Your copy of the listing should be exact and should contain no pictures.

□ □ □ □ □ □ □

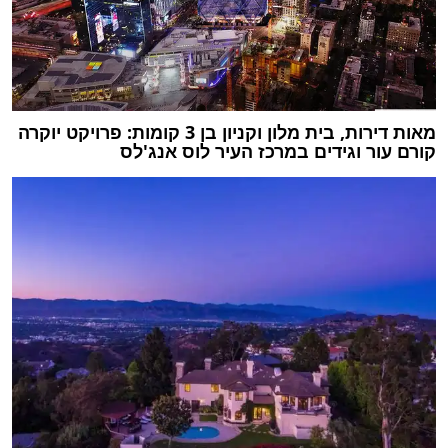
מאות דירות, בית מלון וקניון בן 3 קומות: פרויקט יוקרה
קורם עור וגידים במרכז העיר לוס אנג'לס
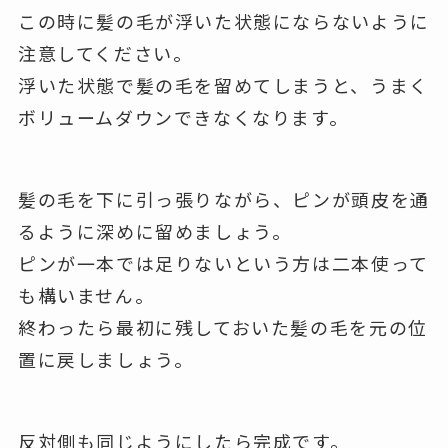
この時に髪の毛が浮いた状態にならないように
注意してください。
浮いた状態で髪の毛を留めてしまうと、うまく
ボリュームダウンできなくなります。
髪の毛を下に引っ張りながら、ピンが頭皮を通
るように深めに留めましょう。
ピンが一本では足りないという方は二本使って
も構いません。
終わったら最初に残しておいた髪の毛を元の位
置に戻しましょう。
反対側も同じようにしたら完成です。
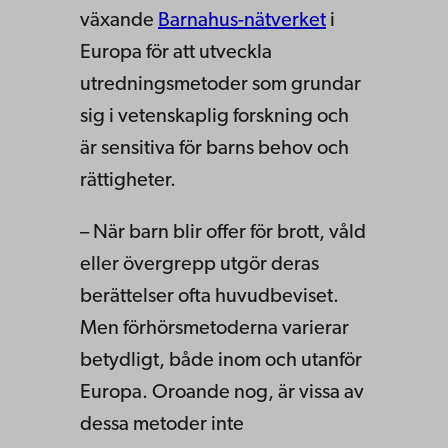
växande
Barnahus-nätverket
i
Europa för att utveckla
utredningsmetoder som grundar
sig i vetenskaplig forskning och
är sensitiva för barns behov och
rättigheter.
– När barn blir offer för brott, våld
eller övergrepp utgör deras
berättelser ofta huvudbeviset.
Men förhörsmetoderna varierar
betydligt, både inom och utanför
Europa. Oroande nog, är vissa av
dessa metoder inte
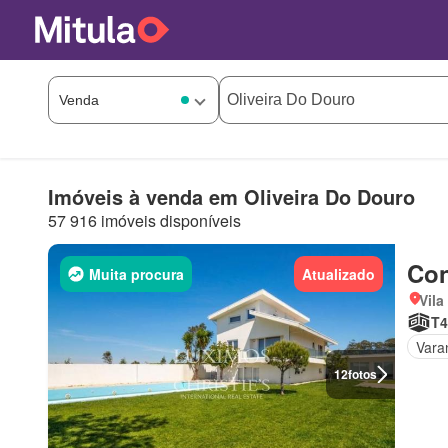
Imóveis à venda em Oliveira Do Douro
57 916 imóveis disponíveis
Con
Muita procura
Atualizado
Vila
T4
Vara
12
fotos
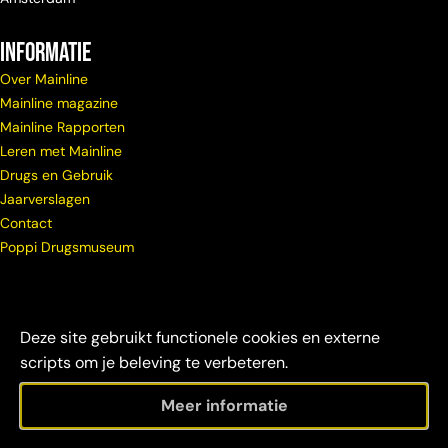
Informatie
Over Mainline
Mainline magazine
Mainline Rapporten
Leren met Mainline
Drugs en Gebruik
Jaarverslagen
Contact
Poppi Drugsmuseum
Deze site gebruikt functionele cookies en externe
scripts om je beleving te verbeteren.
Meer informatie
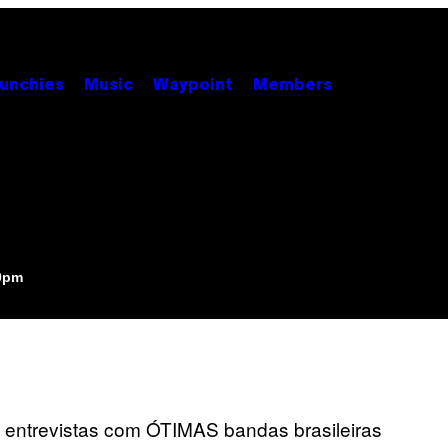
unchies
Music
Waypoint
Members
50pm
e entrevistas com ÓTIMAS bandas brasileiras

□ □ □ □ □ □ □

*RESULT OF THIS EXERCISE:*
מאות דירות, בית מלון וקניון בן 3 קומות: פרויקט יוקרה
קורם עור וגידים במרכז העיר לוס אנג'לס
この時に髪の毛が浮いた状態にならないように
注意してください。
浮いた状態で髪の毛を留めてしまうと、うまく
ボリュームダウンできなくなります。
髪の毛を下に引っ張りながら、ピンが頭皮を通
るように深めに留めましょう。
ピンが一本では足りないという方は二本使って
も構いません。
終わったら最初に残しておいた髪の毛を元の位
置に戻しましょう。
反対側も同じようにしたら完成です。
växande
Barnahus-nätverket
i
Europa för att utveckla
utredningsmetoder som grundar
sig i vetenskaplig forskning och
är sensitiva för barns behov och
rättigheter.
– När barn blir offer för brott, våld
eller övergrepp utgör deras
berättelser ofta huvudbeviset.
Men förhörsmetoderna varierar
betydligt, både inom och utanför
Europa. Oroande nog, är vissa av
dessa metoder inte
Imóveis à venda em Oliveira Do Douro
57 916 imóveis disponíveis
Con
Muita procura
Atualizado
Vila
T4
Vara
12
fotos
Informatie
Over Mainline
Mainline magazine
Mainline Rapporten
Leren met Mainline
Drugs en Gebruik
Jaarverslagen
Contact
Poppi Drugsmuseum
Deze site gebruikt functionele cookies en externe
scripts om je beleving te verbeteren.
Meer informatie
unchies
Music
Waypoint
Members
50pm
e entrevistas com ÓTIMAS bandas brasileiras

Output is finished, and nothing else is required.